Re: [PATCH] sched/psi: fix use-after-free in ep_remove_wait_queue()

From: Suren Baghdasaryan
Date: Mon Feb 13 2023 - 18:50:46 EST


On Thu, Feb 9, 2023 at 11:13 AM Suren Baghdasaryan <surenb@xxxxxxxxxx> wrote:
>
> On Thu, Feb 9, 2023 at 10:46 AM Eric Biggers <ebiggers@xxxxxxxxxx> wrote:
> >
> > On Thu, Feb 09, 2023 at 09:09:03AM -0800, Suren Baghdasaryan wrote:
> > > On Thu, Feb 2, 2023 at 1:11 PM Suren Baghdasaryan <surenb@xxxxxxxxxx> wrote:
> > > >
> > > > On Wed, Feb 1, 2023 at 8:56 PM Eric Biggers <ebiggers@xxxxxxxxxx> wrote:
> > > > >
> > > > > On Wed, Feb 01, 2023 at 07:00:23PM -0800, Munehisa Kamata wrote:
> > > > > > diff --git a/kernel/sched/psi.c b/kernel/sched/psi.c
> > > > > > index 8ac8b81bfee6..6e66c15f6450 100644
> > > > > > --- a/kernel/sched/psi.c
> > > > > > +++ b/kernel/sched/psi.c
> > > > > > @@ -1343,10 +1343,11 @@ void psi_trigger_destroy(struct psi_trigger *t)
> > > > > >
> > > > > > group = t->group;
> > > > > > /*
> > > > > > - * Wakeup waiters to stop polling. Can happen if cgroup is deleted
> > > > > > - * from under a polling process.
> > > > > > + * Wakeup waiters to stop polling and clear the queue to prevent it from
> > > > > > + * being accessed later.

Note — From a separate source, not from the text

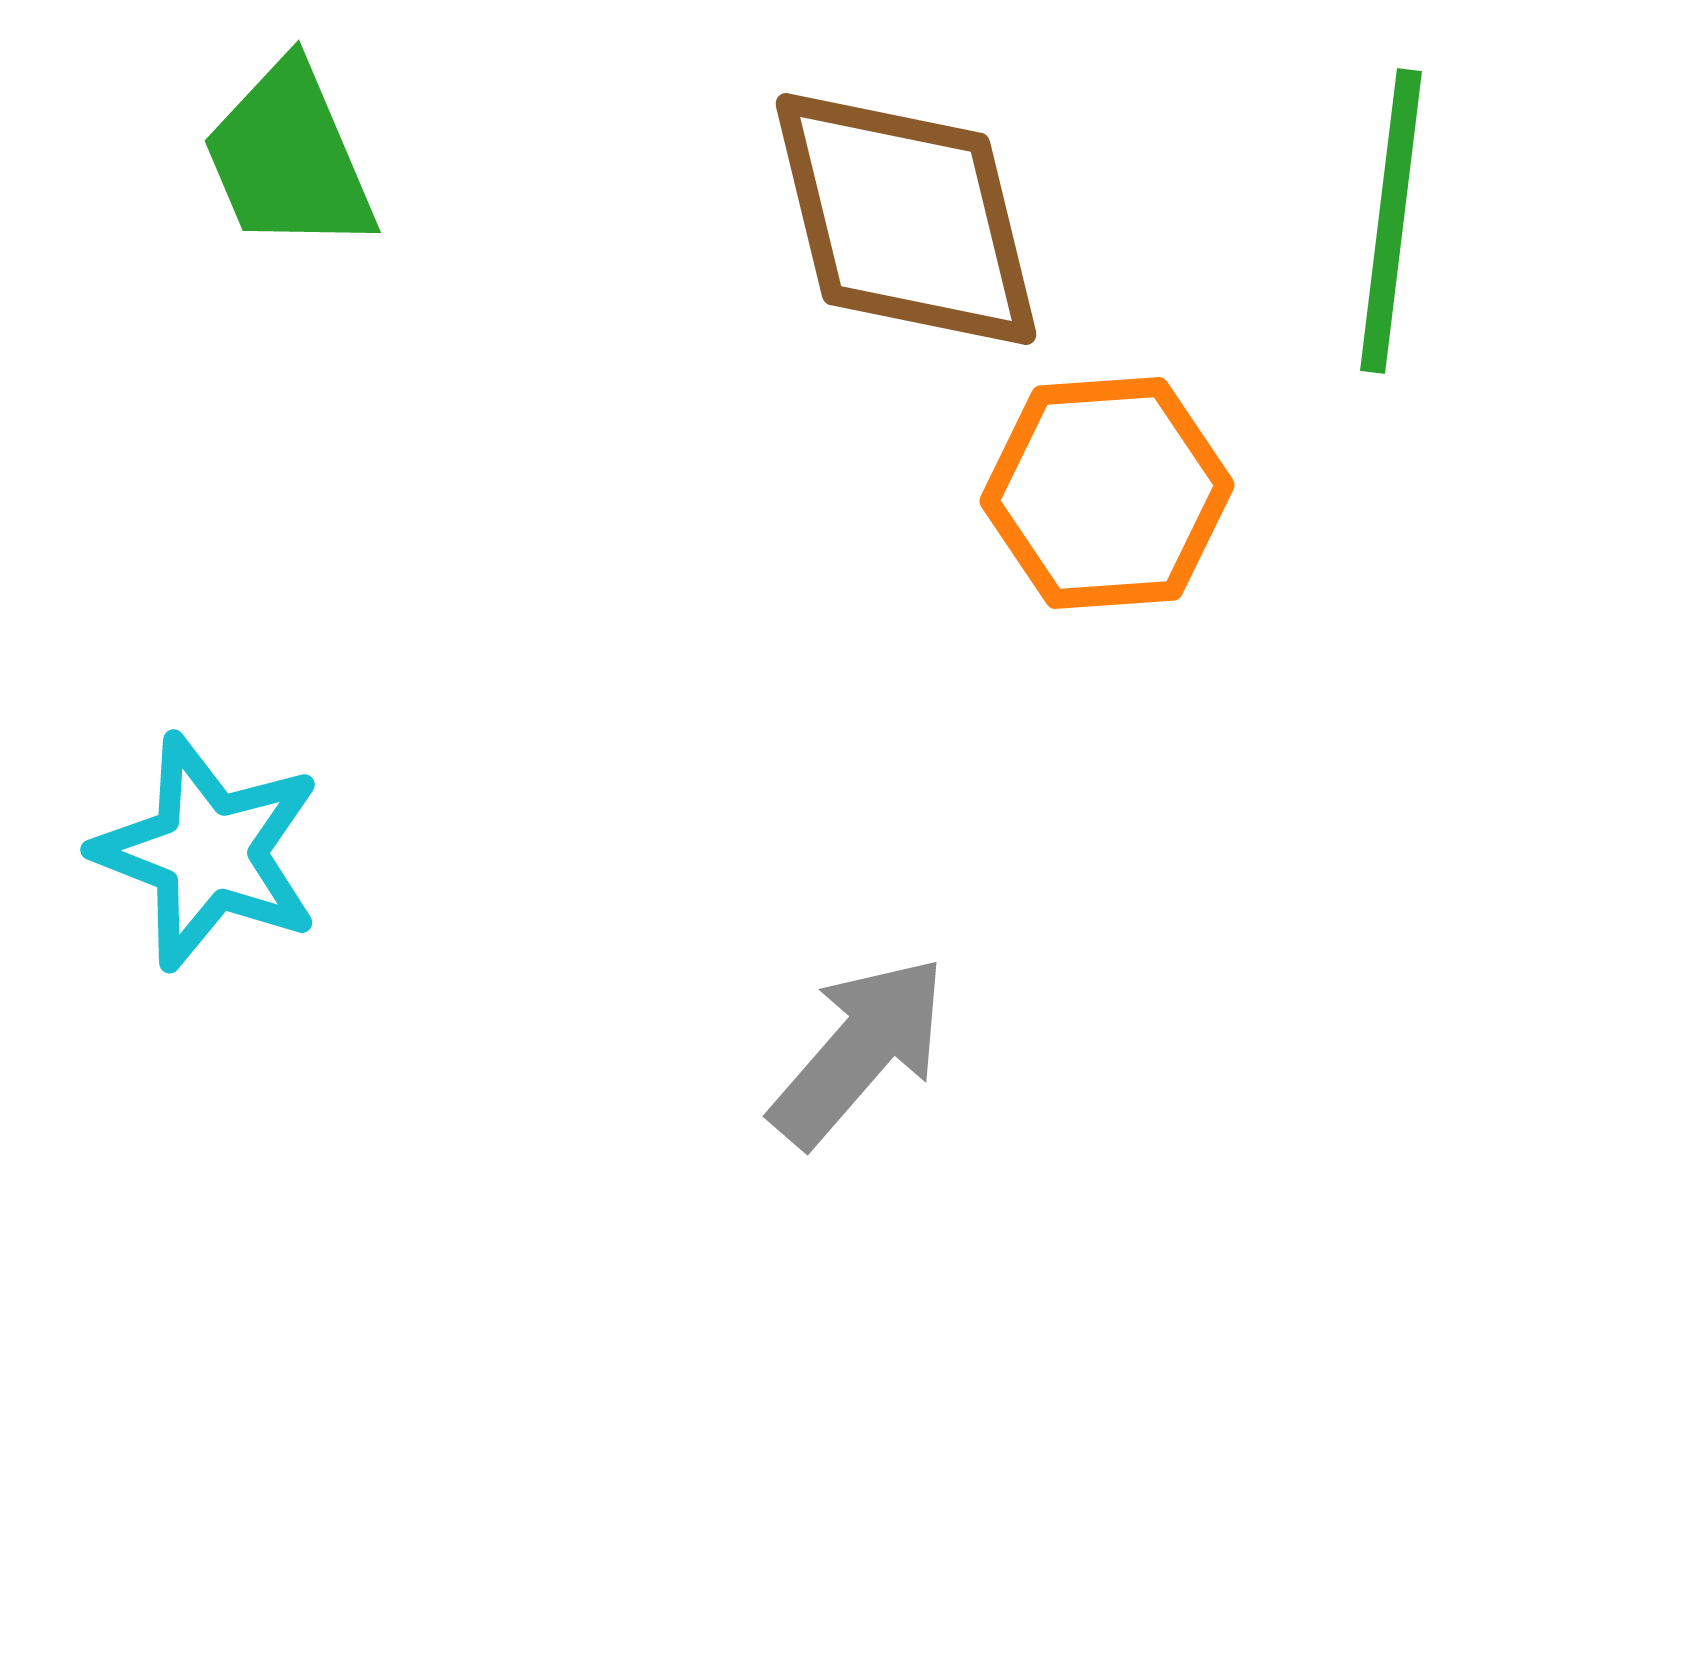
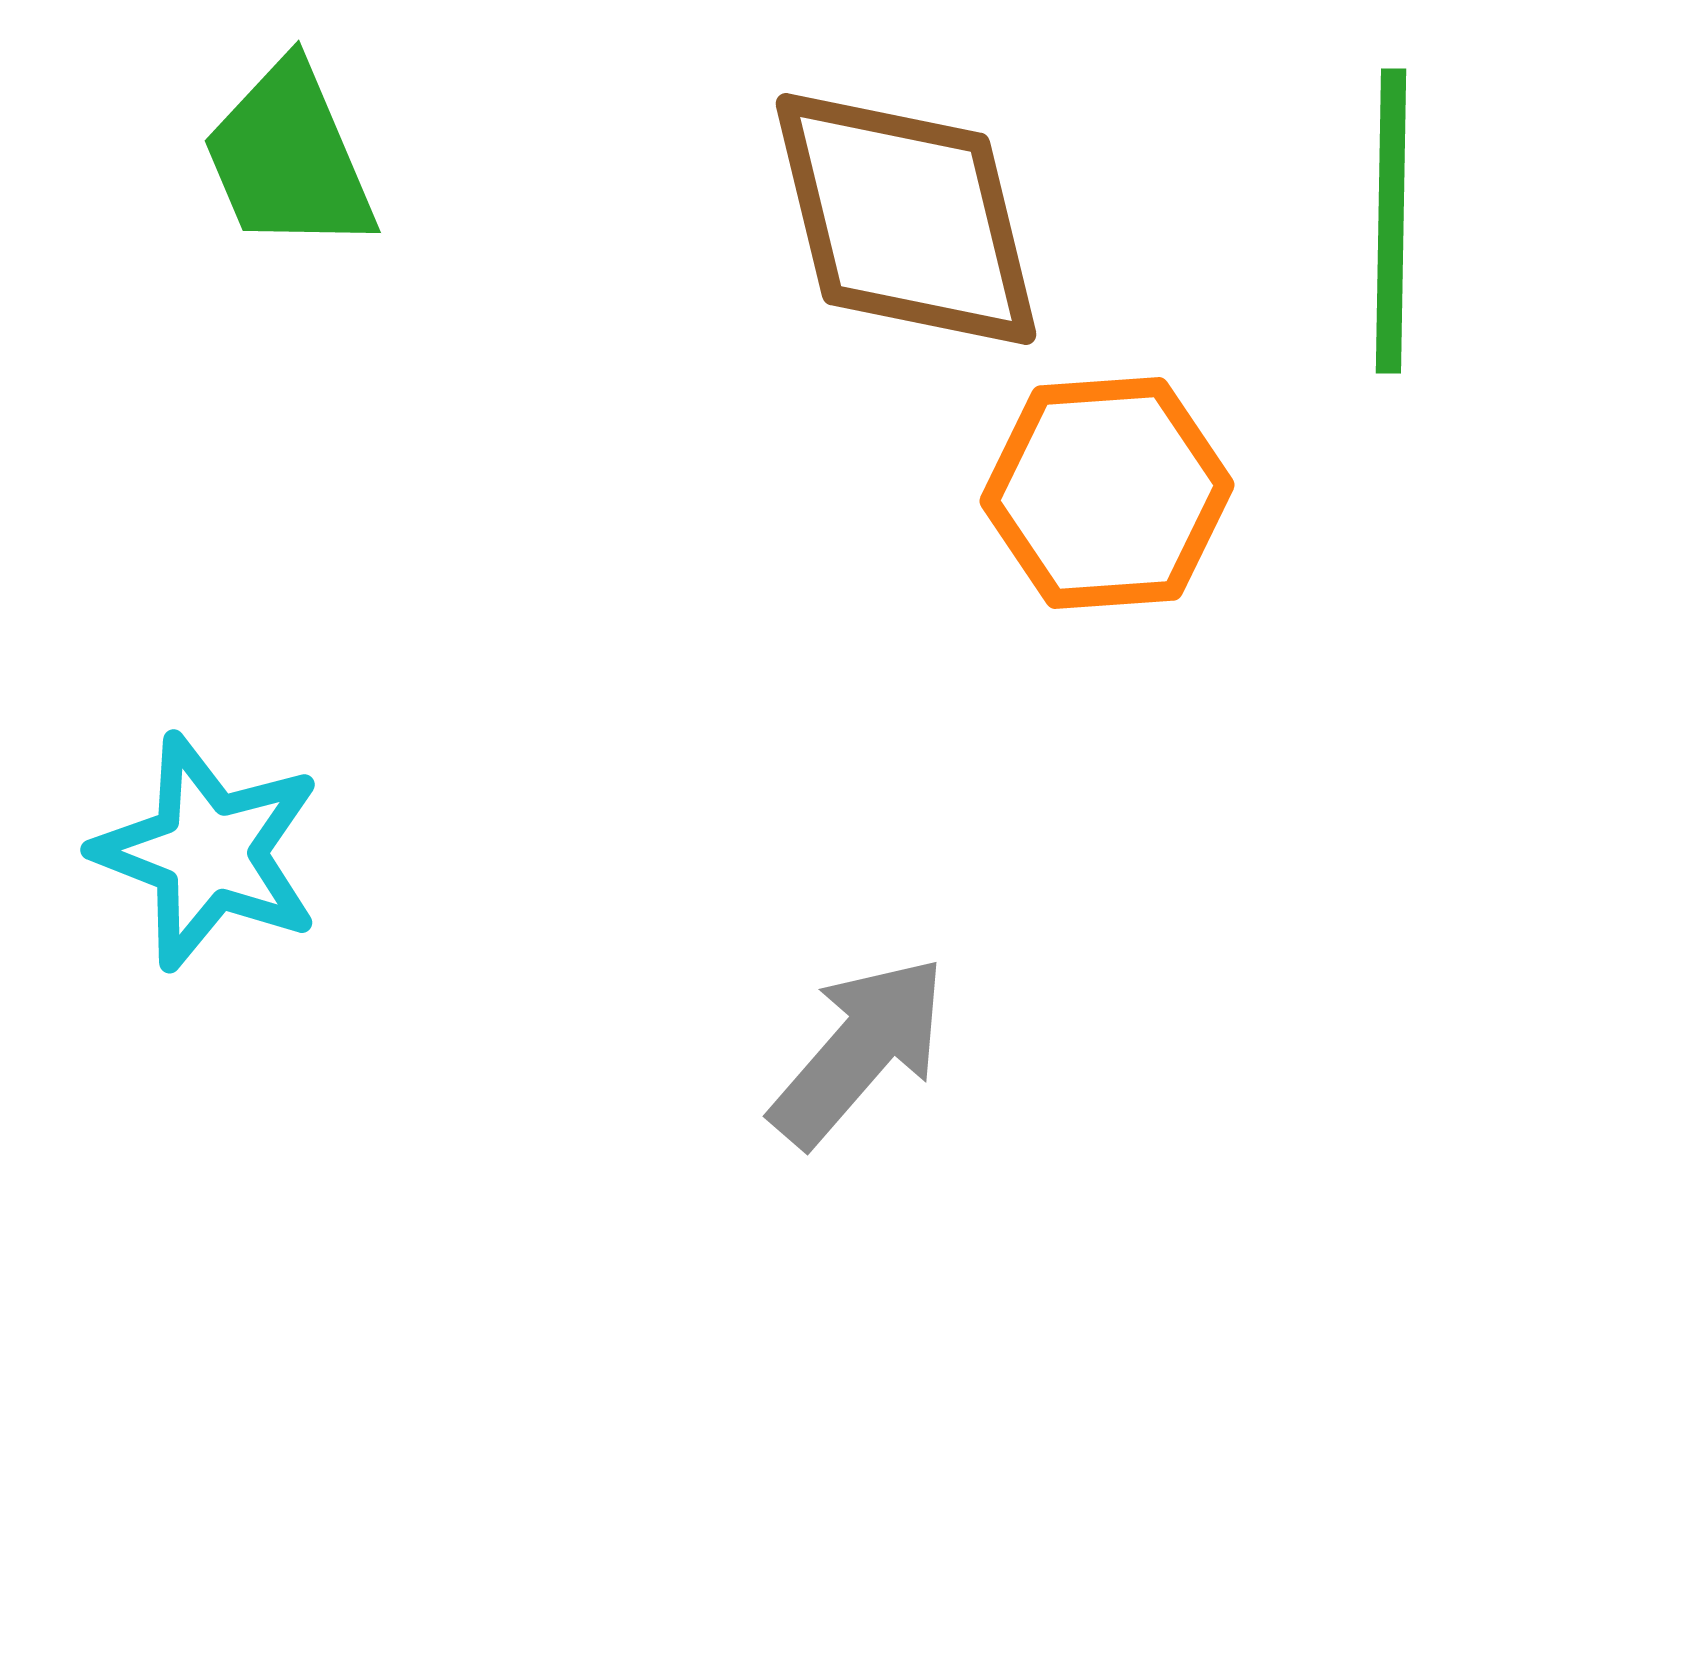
green line: rotated 6 degrees counterclockwise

Can happen if cgroup is deleted from under a
> > > > > > + * polling process otherwise.
> > > > > > */
> > > > > > - wake_up_interruptible(&t->event_wait);
> > > > > > + wake_up_pollfree(&t->event_wait);
> > > > > >
> > > > > > mutex_lock(&group->trigger_lock);
> > > > >
> > > > > wake_up_pollfree() should only be used in extremely rare cases. Why can't the
> > > > > lifetime of the waitqueue be fixed instead?
> > > >
> > > > waitqueue lifetime in this case is linked to cgroup_file_release(),
> > > > which seems appropriate to me here. Unfortunately
> > > > cgroup_file_release() is not directly linked to the file's lifetime.
> > > > For more details see:
> > > > https://lore.kernel.org/all/CAJuCfpFZ3B4530TgsSHqp5F_gwfrDujwRYewKReJru==MdEHQg@xxxxxxxxxxxxxx/#t
> > > > .
> > > > So, if we want to fix the lifetime of the waitqueue, we would have to
> > > > tie cgroup_file_release() to the fput() somehow. IOW, the fix would
> > > > have to be done at the cgroups or higher (kernfs?) layer.
> > >
> > > Hi Eric,
> > > Do you still object to using wake_up_pollfree() for this case?
> > > Changing higher levels to make cgroup_file_release() be tied to fput()
> > > would be ideal but I think that would be a big change for this one
> > > case. If you agree I'll Ack this patch.
> > > Thanks,
> > > Suren.
> > >
> >
> > I haven't read the code closely in this case. I'm just letting you know that
> > wake_up_pollfree() is very much a last-resort option for when the waitqueue
> > lifetime can't be fixed.
>
> Got it. Thanks for the warning.
> I think it can be fixed but the right fix would require a sizable
> higher level refactoring which might be more justifiable if we have
> more such cases in the future.
>
> > So if you want to use wake_up_pollfree(), you need to
> > explain why no other fix is possible. For example maybe the UAPI depends on the
> > waitqueue having a nonstandard lifetime.
>
> I think the changelog should explain that the waitqueue lifetime in
> cases of non-root cgroups is tied to cgroup_file_release() callback,
> which in turn is not tied to file's lifetime. That's the reason for
> waitqueue and the file having different lifecycles. Would that suffice
> as the justification?

Ok, in the absence of objections, I would suggest resending this patch
with the changelog including details about waitqueue lifetime and
reasons wake_up_pollfree() is required here.
Munehisa, feel free to reuse
https://lore.kernel.org/all/CAJuCfpFZ3B4530TgsSHqp5F_gwfrDujwRYewKReJru==MdEHQg@xxxxxxxxxxxxxx/#t
if you find it useful.
Thanks,
Suren.

> Again, I'm not saying that no other fix is possible, but that the
> right fix would be much more complex.
> Thanks,
> Suren.
>
> >
> > - Eric